Nathalia fit non de la tête. Un pâle sourire éclairait son visage et elle se lança tout de go dans le récit de ses angoisses suite à la disparition de sa fille. Son discours était haché, un peu confus et Kat dut lui demander de reprendre calmement.

« Je vous disais que ma fille Svetlana a disparu. Je suis rentrée du travail cette nuit et elle n’était pas là. J’ai contacté vos services. On m’a dit de passer aujourd’hui si elle n’avait pas réapparu et c’est le cas. »

Elle tendait à Kat d’une main un peu tremblante une photo. La photo d’une jeune fille souriante, à l’air un peu rebelle, du défi dans les yeux. Plutôt jolie et clairement intelligente. Une gamine de 17 ou 18 ans à première vue. Kat était abasourdie : une seconde disparition de jeune fille, la même nuit et personne ne semblait être au courant ! La coïncidence semblait à exclure. Elle prit la photo et la considéra en silence quelques instants : Svetlana devait avoir le même âge que la fille de Iodanov. Une coïncidence encore sans doute. Elle n’y croyait pas un instant.

« Qui vous a répondu cette nuit Madame... ? »

« Je suis Mme Koulenchkova, Nathalia Koulenchkova. Regardez au dos de la photo j’ai écris son nom. Le lieutenant Sidorov je crois.»

Kat retourna le cliché. Il s’agissait bien de son collègue Sidorov, de permanence téléphonique cette nuit. Elle l’avait à peine croisé quelques instants en arrivant vers six heures. Il rentrait prendre un peu de repos et devait revenir en début d’après-midi puisque tous les effectifs étaient mobilisés pour retrouver la fille Iodanov. Et il n’avait pas soufflé mot de cette seconde disparition. Il est vrai que Svetlana Koulenchkova n’était qu’une inconnue alors qu’Anastassia Iodanov…

« Vous avez très bien fait d’apporter une photo.

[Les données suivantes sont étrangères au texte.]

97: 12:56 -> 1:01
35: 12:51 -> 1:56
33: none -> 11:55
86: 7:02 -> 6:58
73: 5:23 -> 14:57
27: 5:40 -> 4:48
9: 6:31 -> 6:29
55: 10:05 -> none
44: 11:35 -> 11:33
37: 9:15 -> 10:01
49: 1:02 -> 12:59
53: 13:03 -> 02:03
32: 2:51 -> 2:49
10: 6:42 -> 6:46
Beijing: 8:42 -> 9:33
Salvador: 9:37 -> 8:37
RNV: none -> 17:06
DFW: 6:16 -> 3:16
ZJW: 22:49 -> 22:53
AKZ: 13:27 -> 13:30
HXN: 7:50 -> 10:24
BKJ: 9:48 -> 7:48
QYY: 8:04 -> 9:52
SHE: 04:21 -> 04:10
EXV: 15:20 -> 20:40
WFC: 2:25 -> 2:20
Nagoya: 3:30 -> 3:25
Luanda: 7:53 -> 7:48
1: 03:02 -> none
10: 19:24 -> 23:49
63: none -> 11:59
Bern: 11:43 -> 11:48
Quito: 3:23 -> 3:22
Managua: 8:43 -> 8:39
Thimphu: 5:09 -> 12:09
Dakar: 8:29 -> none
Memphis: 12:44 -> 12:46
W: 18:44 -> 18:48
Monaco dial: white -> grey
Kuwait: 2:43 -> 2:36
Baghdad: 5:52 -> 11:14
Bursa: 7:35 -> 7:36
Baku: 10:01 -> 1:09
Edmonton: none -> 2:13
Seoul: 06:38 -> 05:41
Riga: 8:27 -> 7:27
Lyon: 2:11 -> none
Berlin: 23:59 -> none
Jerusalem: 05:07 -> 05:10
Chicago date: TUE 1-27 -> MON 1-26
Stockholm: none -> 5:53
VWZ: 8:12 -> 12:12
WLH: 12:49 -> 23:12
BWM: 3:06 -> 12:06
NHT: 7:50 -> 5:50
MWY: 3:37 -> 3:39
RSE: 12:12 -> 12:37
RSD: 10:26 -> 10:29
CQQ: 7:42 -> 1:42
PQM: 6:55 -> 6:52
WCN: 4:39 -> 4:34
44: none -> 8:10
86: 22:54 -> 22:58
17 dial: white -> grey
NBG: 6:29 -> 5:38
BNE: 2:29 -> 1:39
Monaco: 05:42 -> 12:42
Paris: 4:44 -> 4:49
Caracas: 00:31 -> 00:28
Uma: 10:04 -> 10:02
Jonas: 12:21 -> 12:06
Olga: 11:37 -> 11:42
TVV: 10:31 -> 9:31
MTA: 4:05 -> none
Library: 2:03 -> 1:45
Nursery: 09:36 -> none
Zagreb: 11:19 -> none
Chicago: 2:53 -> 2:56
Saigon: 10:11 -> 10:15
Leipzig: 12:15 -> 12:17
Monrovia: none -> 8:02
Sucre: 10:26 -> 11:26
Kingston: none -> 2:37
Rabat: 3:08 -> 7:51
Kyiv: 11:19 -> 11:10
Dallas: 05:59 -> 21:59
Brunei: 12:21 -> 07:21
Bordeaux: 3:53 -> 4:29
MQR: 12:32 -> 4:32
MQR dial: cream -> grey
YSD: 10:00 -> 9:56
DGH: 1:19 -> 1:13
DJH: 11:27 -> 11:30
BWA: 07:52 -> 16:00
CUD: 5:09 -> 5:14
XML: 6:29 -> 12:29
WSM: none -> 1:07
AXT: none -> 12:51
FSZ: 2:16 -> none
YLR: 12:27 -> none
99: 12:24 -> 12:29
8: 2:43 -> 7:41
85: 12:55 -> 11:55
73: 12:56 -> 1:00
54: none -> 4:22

Je ne vous cacherai pas que personne n’a encore eu le temps de consulter la main courante des appels de cette nuit car il se trouve que votre fille n’est pas la seule à avoir disparu. Une autre adolescente semble elle aussi s’être évanouie dans la nature. La fille d’un gros bonnet de Podolsk. Cette double disparition apportera peut-être un éclairage différent à cette affaire qui met sens dessus dessous tout le service. Suivez-moi je vais prendre votre déposition et j’en parlerai sous peu au commissaire Gagarine avec qui l’ensemble de la brigade doit faire un premier point et arrêter une marche à suivre pour l’enquête. Croyez-moi, les deux affaires seront sûrement traitées conjointement. »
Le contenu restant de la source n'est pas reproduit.